All concerns, big or small, material or metaphysical, can be dealt with in this same practical way. Need a brain, a heart, courage, or a way home to Kansas? Ask the Wizard. How do you get to the Wizard? By following the Yellow Brick Road. Hungry? Stop at the nearest farmhouse and ask for something to eat. Thirsty? Find a rushing brook and drink your fill. Confronted by vicious Kalidahs (terrifying monsters that didn’t make it into the 1939 movie)? Lure them over a bridge into a deep rocky ravine.

And what to do when an evil witch steals your magic shoe? Melt her, of course.

Even emotion itself becomes a kind of process — for instance, when the Tin Woodman cries after the Wizard floats away in his balloon:

“I should like to cry a little because Oz is gone, if you will kindly wipe away my tears, so that I shall not rust.”

“With pleasure,” [Dorothy] answered, and brought a towel at once. Then the Tin Woodman wept for several minutes, and she watched the tears carefully and wiped them away with the towel.
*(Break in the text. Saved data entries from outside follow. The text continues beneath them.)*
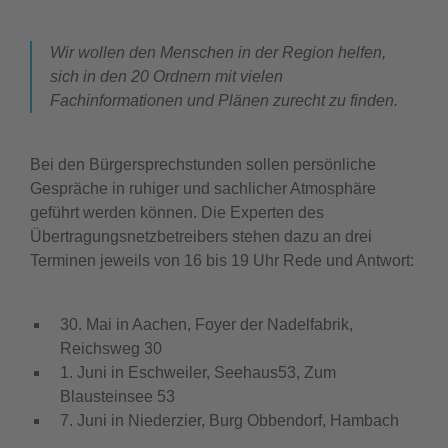
Wir wollen den Menschen in der Region helfen,
sich in den 20 Ordnern mit vielen
Fachinformationen und Plänen zurecht zu finden.
Bei den Bürgersprechstunden sollen persönliche
Gespräche in ruhiger und sachlicher Atmosphäre
geführt werden können. Die Experten des
Übertragungsnetzbetreibers stehen dazu an drei
Terminen jeweils von 16 bis 19 Uhr Rede und Antwort:
30. Mai in Aachen, Foyer der Nadelfabrik,
Reichsweg 30
1. Juni in Eschweiler, Seehaus53, Zum
Blausteinsee 53
7. Juni in Niederzier, Burg Obbendorf, Hambach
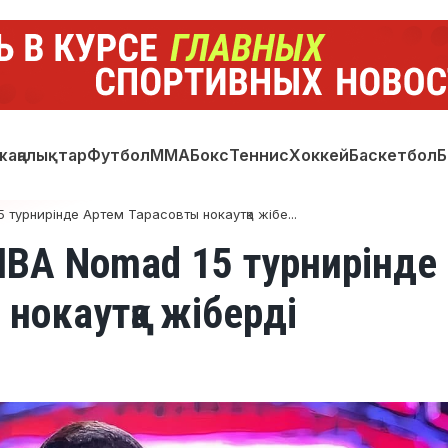
жаңалықтар
Футбол
ММА
Бокс
Теннис
Хоккей
Баскетбол
Б
5 турнирінде Артем Тарасовты нокаутқа жібе...
 IBA Nomad 15 турнирінде
нокаутқа жіберді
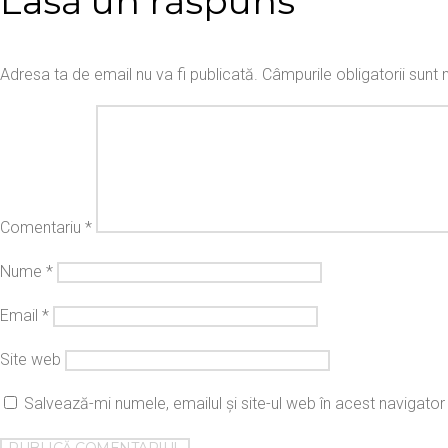
Lasă un răspuns
Adresa ta de email nu va fi publicată.
Câmpurile obligatorii sun
Comentariu
*
Nume
*
Email
*
Site web
Salvează-mi numele, emailul și site-ul web în acest navigato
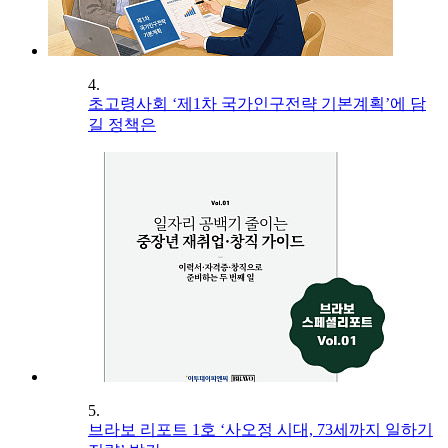
4.
초고령사회 ‘제1차 국가인구전략 기본계획’에 담
길 정책은
5.
브라보 리포트 1호 ‘사오정 시대, 73세까지 일하기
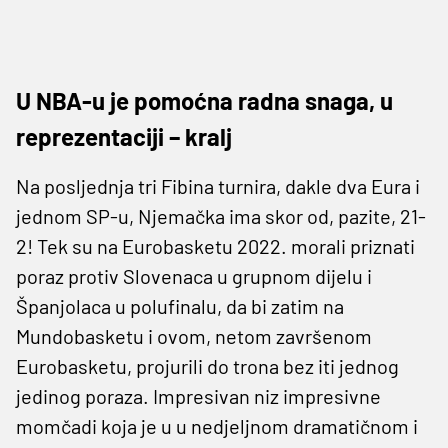
U NBA-u je pomoćna radna snaga, u
reprezentaciji – kralj
Na posljednja tri Fibina turnira, dakle dva Eura i
jednom SP-u, Njemačka ima skor od, pazite, 21-
2! Tek su na Eurobasketu 2022. morali priznati
poraz protiv Slovenaca u grupnom dijelu i
Španjolaca u polufinalu, da bi zatim na
Mundobasketu i ovom, netom završenom
Eurobasketu, projurili do trona bez iti jednog
jedinog poraza. Impresivan niz impresivne
momčadi koja je u u nedjeljnom dramatičnom i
When he had finished he thanked her kindly and oiled himself thoroughly with his jeweled oilcan, to guard against mishap.
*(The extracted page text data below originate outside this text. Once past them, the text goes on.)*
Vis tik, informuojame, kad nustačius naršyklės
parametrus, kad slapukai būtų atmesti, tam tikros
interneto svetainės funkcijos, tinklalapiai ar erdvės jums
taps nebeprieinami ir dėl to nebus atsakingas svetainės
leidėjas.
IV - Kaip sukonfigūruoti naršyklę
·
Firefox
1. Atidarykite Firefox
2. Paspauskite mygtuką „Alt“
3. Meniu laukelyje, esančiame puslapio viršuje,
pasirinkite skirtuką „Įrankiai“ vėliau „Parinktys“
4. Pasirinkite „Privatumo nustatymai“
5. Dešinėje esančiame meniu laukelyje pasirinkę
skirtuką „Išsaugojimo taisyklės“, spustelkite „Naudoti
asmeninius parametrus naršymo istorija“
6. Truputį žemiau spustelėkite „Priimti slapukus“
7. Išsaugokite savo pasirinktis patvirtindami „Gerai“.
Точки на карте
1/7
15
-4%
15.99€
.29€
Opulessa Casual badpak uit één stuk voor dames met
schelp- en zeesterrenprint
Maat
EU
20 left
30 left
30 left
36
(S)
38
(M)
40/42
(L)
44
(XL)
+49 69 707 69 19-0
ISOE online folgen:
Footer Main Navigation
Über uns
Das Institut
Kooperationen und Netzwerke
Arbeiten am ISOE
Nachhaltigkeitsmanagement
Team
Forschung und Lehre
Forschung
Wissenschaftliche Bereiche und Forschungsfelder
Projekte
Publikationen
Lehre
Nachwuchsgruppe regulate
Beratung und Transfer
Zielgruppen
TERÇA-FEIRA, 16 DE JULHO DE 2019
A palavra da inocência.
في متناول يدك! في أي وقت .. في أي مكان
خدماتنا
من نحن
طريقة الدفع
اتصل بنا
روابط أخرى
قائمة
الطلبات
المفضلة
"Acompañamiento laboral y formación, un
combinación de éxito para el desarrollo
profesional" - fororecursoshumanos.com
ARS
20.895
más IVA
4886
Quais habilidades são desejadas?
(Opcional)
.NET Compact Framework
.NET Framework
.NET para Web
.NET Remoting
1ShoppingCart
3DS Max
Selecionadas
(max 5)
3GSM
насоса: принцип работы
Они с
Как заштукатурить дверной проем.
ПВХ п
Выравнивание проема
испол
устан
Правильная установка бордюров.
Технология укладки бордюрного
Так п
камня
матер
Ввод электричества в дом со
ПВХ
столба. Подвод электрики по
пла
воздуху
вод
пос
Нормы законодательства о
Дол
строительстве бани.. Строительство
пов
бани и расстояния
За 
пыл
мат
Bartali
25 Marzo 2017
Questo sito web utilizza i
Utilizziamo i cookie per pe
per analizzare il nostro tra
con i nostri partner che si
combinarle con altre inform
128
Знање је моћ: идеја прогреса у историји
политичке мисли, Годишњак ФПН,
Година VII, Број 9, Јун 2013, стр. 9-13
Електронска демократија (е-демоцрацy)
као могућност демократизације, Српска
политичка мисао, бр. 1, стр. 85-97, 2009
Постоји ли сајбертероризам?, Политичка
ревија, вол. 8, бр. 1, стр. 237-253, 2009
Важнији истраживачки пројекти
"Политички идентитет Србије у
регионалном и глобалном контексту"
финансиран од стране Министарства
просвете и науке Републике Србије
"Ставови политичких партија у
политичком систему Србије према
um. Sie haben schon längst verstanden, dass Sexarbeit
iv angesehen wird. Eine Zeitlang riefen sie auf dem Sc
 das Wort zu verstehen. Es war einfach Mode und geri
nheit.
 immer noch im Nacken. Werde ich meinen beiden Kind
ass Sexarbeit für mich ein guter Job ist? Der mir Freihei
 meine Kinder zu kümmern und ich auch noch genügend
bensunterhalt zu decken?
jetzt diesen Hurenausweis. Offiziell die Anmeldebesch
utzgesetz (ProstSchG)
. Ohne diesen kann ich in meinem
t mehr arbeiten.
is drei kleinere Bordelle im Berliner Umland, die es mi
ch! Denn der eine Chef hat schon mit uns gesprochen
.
The danger of this kind of practical travel philosophy, to which so many of Dorothy’s compatriots still subscribe, is that it leaves little room for the mystical aspects of travel. All the TripAdvisors and travel-sized anti-bacterial wipes in the world can’t help when in the middle of some journey you find yourself suddenly questioning the meaning of your own existence. Because travel strips us of our daily comforts and routines, we become vulnerable to this kind of inner questioning, to which Dorothy seems immune, perhaps because she is the heroine of a children’s novel.

However, the advantage of her practical approach is that it recognizes an essential truth of travel, which is that each of our new experiences is merely and exactly what it is, and doesn’t “mean” anything. Rather, the deeper spiritual lessons we often ascribe to a journey are usually ones we’ve already brought with us from home.